(WHAT THE TASK ASKS): Repeat precisely the span of lines below that opens with the line containing "اجرایی خارجی" and closes with the line containing "Koch:Köchin (80-100%) mit Lagerverantwortung", both included.

Saved entries
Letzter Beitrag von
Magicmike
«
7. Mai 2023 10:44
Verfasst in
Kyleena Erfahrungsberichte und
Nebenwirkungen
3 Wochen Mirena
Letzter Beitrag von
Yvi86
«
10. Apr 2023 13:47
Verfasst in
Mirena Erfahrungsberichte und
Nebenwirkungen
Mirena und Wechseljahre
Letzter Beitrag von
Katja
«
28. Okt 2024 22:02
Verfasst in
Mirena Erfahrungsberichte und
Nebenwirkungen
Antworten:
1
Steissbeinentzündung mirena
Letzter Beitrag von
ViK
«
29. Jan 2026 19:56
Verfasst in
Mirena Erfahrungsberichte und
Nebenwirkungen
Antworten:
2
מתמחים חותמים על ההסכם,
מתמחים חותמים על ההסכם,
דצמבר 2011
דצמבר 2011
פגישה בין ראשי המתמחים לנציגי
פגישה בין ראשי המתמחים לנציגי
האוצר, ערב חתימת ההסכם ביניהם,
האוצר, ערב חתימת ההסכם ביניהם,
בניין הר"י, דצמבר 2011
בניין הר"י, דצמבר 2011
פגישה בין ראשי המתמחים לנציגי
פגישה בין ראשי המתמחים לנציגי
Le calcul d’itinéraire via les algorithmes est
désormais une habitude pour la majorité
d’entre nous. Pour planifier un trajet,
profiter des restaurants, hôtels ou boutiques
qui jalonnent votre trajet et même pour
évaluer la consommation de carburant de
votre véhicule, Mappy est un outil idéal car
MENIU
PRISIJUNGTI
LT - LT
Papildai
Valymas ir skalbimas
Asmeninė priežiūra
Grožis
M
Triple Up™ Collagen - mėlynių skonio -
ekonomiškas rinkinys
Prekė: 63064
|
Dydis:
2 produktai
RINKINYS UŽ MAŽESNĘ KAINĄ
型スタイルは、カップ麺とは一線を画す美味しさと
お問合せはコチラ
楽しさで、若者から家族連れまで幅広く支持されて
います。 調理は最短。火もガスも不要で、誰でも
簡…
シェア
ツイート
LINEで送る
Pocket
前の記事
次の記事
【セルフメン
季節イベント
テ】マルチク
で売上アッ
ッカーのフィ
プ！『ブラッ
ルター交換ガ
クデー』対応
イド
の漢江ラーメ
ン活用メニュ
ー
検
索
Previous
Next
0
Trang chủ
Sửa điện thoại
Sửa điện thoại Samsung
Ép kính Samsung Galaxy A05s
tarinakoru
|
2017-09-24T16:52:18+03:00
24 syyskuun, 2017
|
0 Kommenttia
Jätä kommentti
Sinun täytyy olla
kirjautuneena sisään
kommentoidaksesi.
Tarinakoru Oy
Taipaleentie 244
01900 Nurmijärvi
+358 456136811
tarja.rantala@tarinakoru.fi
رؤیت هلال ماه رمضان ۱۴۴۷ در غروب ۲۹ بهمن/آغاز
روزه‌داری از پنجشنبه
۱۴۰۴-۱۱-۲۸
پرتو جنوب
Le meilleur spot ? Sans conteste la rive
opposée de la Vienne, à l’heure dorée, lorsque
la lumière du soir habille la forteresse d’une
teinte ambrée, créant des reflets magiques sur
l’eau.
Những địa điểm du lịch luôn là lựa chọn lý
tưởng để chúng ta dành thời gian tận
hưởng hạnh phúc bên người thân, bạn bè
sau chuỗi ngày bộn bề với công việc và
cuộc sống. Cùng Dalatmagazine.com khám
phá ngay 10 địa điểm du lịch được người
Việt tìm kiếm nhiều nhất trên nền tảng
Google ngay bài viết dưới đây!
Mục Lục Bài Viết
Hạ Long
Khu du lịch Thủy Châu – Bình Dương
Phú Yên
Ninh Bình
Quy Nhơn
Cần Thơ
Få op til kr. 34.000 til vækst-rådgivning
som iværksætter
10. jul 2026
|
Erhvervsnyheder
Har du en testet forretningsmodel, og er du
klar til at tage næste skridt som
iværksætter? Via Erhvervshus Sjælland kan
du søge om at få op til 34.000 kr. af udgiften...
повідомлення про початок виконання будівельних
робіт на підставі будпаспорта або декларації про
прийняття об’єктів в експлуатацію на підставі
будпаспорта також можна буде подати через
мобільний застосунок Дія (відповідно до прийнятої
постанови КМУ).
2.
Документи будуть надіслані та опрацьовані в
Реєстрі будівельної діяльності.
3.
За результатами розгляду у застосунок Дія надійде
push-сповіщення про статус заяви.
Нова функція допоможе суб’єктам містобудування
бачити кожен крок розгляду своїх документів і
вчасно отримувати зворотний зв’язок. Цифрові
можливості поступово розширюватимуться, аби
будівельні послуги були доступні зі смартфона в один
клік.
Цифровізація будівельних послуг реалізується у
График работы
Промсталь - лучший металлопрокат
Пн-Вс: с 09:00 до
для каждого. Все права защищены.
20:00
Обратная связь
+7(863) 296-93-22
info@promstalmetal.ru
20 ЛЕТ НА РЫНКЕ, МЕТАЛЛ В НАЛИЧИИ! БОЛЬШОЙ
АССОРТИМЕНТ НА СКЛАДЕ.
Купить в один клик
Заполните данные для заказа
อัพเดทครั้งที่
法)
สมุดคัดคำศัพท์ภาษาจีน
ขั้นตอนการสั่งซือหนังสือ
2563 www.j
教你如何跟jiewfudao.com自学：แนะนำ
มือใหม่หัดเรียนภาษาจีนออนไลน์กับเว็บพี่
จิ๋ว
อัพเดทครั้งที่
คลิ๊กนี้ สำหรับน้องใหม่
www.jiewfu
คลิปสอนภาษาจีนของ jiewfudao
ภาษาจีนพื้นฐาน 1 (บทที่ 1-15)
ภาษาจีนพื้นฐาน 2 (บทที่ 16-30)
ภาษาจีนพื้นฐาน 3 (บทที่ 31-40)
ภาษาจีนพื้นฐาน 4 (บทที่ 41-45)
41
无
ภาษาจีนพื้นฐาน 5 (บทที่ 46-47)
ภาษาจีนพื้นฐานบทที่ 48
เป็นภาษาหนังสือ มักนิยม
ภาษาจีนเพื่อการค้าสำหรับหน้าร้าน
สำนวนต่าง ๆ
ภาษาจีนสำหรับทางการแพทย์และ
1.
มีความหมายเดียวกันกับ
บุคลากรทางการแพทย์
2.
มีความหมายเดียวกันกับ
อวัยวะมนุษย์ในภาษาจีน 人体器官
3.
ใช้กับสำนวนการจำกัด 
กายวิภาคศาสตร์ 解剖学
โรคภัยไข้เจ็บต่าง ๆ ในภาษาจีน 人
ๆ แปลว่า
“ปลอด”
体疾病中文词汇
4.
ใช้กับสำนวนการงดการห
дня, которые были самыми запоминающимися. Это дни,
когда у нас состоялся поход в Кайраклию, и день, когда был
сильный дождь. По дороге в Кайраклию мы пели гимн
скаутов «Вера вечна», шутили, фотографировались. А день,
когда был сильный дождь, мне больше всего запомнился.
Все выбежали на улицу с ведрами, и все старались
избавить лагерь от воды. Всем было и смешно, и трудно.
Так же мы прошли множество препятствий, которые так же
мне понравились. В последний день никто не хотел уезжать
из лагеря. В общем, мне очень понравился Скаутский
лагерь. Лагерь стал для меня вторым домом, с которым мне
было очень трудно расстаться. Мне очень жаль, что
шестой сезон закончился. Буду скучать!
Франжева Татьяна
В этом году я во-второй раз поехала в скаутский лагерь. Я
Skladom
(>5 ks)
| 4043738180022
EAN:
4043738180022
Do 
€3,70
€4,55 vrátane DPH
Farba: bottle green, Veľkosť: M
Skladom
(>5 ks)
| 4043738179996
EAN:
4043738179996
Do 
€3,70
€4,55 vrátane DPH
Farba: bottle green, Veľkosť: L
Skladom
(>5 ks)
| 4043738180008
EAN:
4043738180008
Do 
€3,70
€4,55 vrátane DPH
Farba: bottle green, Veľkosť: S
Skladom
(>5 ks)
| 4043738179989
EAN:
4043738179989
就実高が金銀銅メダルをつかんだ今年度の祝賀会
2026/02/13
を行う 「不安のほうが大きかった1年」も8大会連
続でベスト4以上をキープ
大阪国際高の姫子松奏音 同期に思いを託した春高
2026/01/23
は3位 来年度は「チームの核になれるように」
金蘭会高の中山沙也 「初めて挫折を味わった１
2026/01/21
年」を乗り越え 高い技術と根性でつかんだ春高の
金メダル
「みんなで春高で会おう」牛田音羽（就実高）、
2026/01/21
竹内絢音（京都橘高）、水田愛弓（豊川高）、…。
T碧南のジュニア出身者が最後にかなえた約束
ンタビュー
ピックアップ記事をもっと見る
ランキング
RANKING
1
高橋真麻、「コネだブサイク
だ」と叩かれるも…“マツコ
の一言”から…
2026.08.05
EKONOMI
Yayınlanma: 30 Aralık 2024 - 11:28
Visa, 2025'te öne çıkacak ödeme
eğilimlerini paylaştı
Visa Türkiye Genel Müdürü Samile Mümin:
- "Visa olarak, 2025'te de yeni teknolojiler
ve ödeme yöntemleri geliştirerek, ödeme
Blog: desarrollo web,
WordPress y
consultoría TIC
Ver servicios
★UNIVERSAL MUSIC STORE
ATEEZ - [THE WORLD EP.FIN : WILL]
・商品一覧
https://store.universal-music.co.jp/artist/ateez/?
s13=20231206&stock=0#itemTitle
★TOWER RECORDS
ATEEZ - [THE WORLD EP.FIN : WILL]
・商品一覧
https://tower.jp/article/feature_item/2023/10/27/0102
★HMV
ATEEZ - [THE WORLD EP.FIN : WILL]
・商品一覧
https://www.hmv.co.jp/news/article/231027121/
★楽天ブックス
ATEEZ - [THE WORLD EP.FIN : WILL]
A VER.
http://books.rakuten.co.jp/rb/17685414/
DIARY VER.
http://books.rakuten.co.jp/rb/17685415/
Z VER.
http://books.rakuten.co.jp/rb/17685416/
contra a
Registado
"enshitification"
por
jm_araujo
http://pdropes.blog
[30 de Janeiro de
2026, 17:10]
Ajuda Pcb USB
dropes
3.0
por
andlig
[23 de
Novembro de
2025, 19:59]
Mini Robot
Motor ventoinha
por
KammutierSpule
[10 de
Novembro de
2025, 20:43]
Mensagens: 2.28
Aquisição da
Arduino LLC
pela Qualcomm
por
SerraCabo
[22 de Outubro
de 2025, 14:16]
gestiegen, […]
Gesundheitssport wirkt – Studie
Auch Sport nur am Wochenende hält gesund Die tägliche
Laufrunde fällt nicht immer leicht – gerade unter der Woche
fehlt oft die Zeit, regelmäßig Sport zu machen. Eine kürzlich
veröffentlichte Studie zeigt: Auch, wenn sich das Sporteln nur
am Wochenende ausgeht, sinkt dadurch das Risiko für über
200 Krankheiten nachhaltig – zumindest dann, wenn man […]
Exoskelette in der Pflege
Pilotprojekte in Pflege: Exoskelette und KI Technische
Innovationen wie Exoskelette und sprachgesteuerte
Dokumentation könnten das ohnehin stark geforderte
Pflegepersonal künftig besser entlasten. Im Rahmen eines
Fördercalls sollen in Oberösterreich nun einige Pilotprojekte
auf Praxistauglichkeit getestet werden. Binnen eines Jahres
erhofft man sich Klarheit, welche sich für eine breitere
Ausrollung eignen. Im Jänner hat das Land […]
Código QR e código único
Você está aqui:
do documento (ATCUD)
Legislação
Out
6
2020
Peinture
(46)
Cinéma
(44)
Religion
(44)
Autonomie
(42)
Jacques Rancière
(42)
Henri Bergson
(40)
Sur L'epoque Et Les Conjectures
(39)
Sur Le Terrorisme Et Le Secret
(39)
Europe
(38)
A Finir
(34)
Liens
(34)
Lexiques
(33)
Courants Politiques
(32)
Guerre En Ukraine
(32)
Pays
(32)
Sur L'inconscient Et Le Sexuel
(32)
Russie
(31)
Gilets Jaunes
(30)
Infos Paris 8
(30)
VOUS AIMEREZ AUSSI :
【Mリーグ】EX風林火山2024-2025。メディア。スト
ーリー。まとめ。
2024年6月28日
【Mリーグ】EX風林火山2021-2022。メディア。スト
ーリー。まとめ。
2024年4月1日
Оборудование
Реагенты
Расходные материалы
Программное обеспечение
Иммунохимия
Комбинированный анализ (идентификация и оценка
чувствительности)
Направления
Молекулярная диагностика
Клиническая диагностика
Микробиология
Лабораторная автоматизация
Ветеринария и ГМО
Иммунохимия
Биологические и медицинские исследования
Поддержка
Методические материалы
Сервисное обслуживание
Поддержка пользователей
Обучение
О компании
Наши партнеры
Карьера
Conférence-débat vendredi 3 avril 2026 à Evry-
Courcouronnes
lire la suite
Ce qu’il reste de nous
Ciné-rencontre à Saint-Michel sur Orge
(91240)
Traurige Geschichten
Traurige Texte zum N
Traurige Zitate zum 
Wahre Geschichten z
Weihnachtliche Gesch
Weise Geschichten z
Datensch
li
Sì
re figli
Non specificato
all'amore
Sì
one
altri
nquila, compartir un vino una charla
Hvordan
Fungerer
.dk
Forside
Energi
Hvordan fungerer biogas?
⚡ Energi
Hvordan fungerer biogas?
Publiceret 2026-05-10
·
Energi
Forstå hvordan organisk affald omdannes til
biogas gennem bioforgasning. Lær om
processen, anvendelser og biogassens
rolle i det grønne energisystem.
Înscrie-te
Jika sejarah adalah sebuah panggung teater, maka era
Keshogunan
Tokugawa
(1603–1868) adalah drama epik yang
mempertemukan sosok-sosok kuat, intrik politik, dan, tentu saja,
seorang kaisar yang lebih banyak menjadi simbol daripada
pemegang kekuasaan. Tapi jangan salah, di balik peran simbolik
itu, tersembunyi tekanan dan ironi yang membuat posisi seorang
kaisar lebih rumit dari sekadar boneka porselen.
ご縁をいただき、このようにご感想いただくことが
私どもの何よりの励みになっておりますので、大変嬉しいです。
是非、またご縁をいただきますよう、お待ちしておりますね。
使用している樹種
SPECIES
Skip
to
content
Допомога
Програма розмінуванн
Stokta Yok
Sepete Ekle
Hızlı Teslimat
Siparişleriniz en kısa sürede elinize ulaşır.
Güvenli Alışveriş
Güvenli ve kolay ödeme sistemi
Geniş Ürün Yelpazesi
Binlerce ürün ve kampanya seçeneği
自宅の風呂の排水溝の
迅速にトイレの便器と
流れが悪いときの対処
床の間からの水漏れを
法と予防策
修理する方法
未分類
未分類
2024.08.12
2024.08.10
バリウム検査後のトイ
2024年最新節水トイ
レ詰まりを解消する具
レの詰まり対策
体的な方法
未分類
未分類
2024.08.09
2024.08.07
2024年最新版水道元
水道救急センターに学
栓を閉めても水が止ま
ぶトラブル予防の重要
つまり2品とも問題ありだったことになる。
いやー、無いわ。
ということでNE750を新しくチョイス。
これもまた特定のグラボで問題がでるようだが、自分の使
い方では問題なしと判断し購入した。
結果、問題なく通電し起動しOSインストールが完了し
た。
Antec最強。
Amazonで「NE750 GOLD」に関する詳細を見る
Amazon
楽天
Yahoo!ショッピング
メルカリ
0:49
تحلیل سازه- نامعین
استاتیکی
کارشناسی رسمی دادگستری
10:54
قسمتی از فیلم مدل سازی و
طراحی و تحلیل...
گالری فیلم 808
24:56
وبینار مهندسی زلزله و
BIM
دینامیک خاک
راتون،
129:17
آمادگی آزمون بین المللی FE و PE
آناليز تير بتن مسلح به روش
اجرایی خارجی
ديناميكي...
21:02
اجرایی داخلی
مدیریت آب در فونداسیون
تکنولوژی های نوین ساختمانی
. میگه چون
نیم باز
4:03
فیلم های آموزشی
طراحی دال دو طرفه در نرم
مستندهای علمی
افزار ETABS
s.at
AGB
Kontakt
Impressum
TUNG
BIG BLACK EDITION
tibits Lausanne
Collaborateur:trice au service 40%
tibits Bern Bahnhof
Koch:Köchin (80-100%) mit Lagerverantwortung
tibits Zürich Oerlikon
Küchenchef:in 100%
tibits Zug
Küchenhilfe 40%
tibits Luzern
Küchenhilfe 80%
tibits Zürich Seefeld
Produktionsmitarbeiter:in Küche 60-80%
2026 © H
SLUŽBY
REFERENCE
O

(ANSWER):
اجرایی خارجی
ديناميكي...
21:02
اجرایی داخلی
مدیریت آب در فونداسیون
تکنولوژی های نوین ساختمانی
. میگه چون
نیم باز
4:03
فیلم های آموزشی
طراحی دال دو طرفه در نرم
مستندهای علمی
افزار ETABS
s.at
AGB
Kontakt
Impressum
TUNG
BIG BLACK EDITION
tibits Lausanne
Collaborateur:trice au service 40%
tibits Bern Bahnhof
Koch:Köchin (80-100%) mit Lagerverantwortung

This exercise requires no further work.